WHAT YOU HAVE TO DO: Give the data again word for word; drop the pictures.
⁂
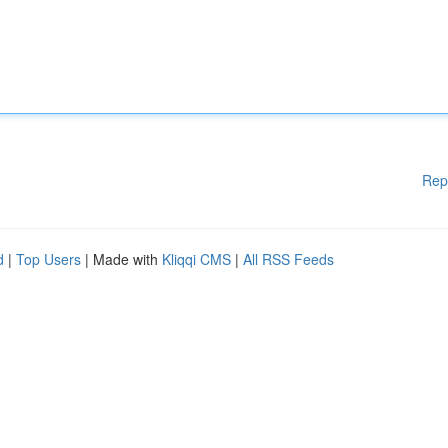
Rep
d
|
Top Users
| Made with
Kliqqi CMS
|
All RSS Feeds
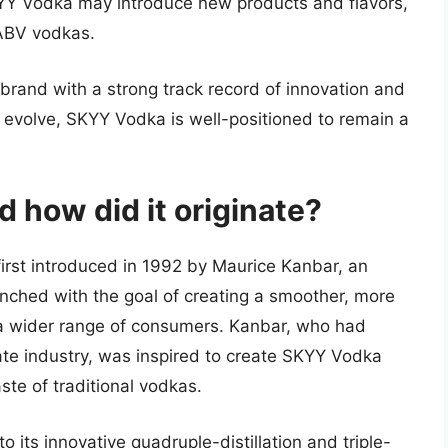
Y Vodka may introduce new products and flavors,
-ABV vodkas.
 brand with a strong track record of innovation and
o evolve, SKYY Vodka is well-positioned to remain a
 how did it originate?
irst introduced in 1992 by Maurice Kanbar, an
ched with the goal of creating a smoother, more
a wider range of consumers. Kanbar, who had
tate industry, was inspired to create SKYY Vodka
ste of traditional vodkas.
 its innovative quadruple-distillation and triple-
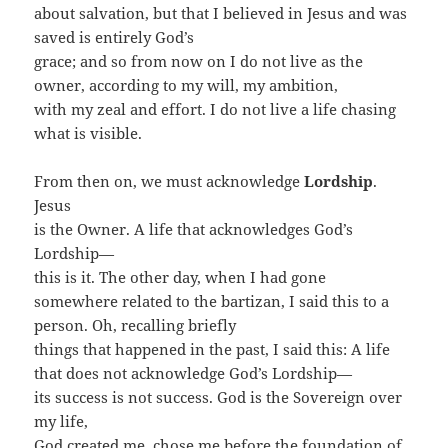
about salvation, but that I believed in Jesus and was
saved is entirely God’s
grace; and so from now on I do not live as the
owner, according to my will, my ambition,
with my zeal and effort. I do not live a life chasing
what is visible.
From then on, we must acknowledge
Lordship
.
Jesus
is the Owner. A life that acknowledges God’s
Lordship—
this is it. The other day, when I had gone
somewhere related to the bartizan, I said this to a
person. Oh, recalling briefly
things that happened in the past, I said this: A life
that does not acknowledge God’s Lordship—
its success is not success. God is the Sovereign over
my life,
God created me, chose me before the foundation of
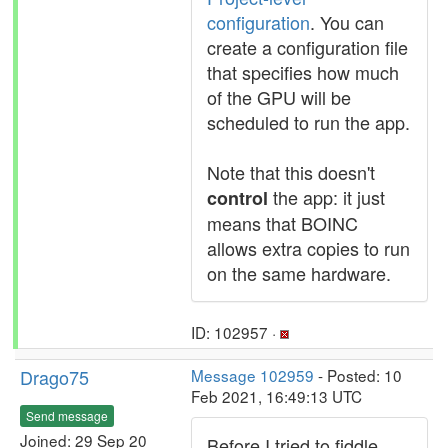
configuration
. You can
create a configuration file
that specifies how much
of the GPU will be
scheduled to run the app.
Note that this doesn't
the app: it just
control
means that BOINC
allows extra copies to run
on the same hardware.
ID: 102957 ·
Drago75
Message 102959
- Posted: 10
Feb 2021, 16:49:13 UTC
Send message
Joined: 29 Sep 20
Before I tried to fiddle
⁂
RESPONSE:
Rep
d
|
Top Users
| Made with
Kliqqi CMS
|
All RSS Feeds
Y Vodka may introduce new products and flavors,
-ABV vodkas.
 brand with a strong track record of innovation and
o evolve, SKYY Vodka is well-positioned to remain a
 how did it originate?
irst introduced in 1992 by Maurice Kanbar, an
ched with the goal of creating a smoother, more
a wider range of consumers. Kanbar, who had
tate industry, was inspired to create SKYY Vodka
ste of traditional vodkas.
 its innovative quadruple-distillation and triple-
about salvation, but that I believed in Jesus and was
saved is entirely God’s
grace; and so from now on I do not live as the
owner, according to my will, my ambition,
with my zeal and effort. I do not live a life chasing
what is visible.
From then on, we must acknowledge
Lordship
.
Jesus
is the Owner. A life that acknowledges God’s
Lordship—
this is it. The other day, when I had gone
somewhere related to the bartizan, I said this to a
person. Oh, recalling briefly
things that happened in the past, I said this: A life
that does not acknowledge God’s Lordship—
its success is not success. God is the Sovereign over
my life,
God created me, chose me before the foundation of
configuration
. You can
create a configuration file
that specifies how much
of the GPU will be
scheduled to run the app.
Note that this doesn't
the app: it just
control
means that BOINC
allows extra copies to run
on the same hardware.
ID: 102957 ·
Drago75
Message 102959
- Posted: 10
Feb 2021, 16:49:13 UTC
Send message
Joined: 29 Sep 20
Before I tried to fiddle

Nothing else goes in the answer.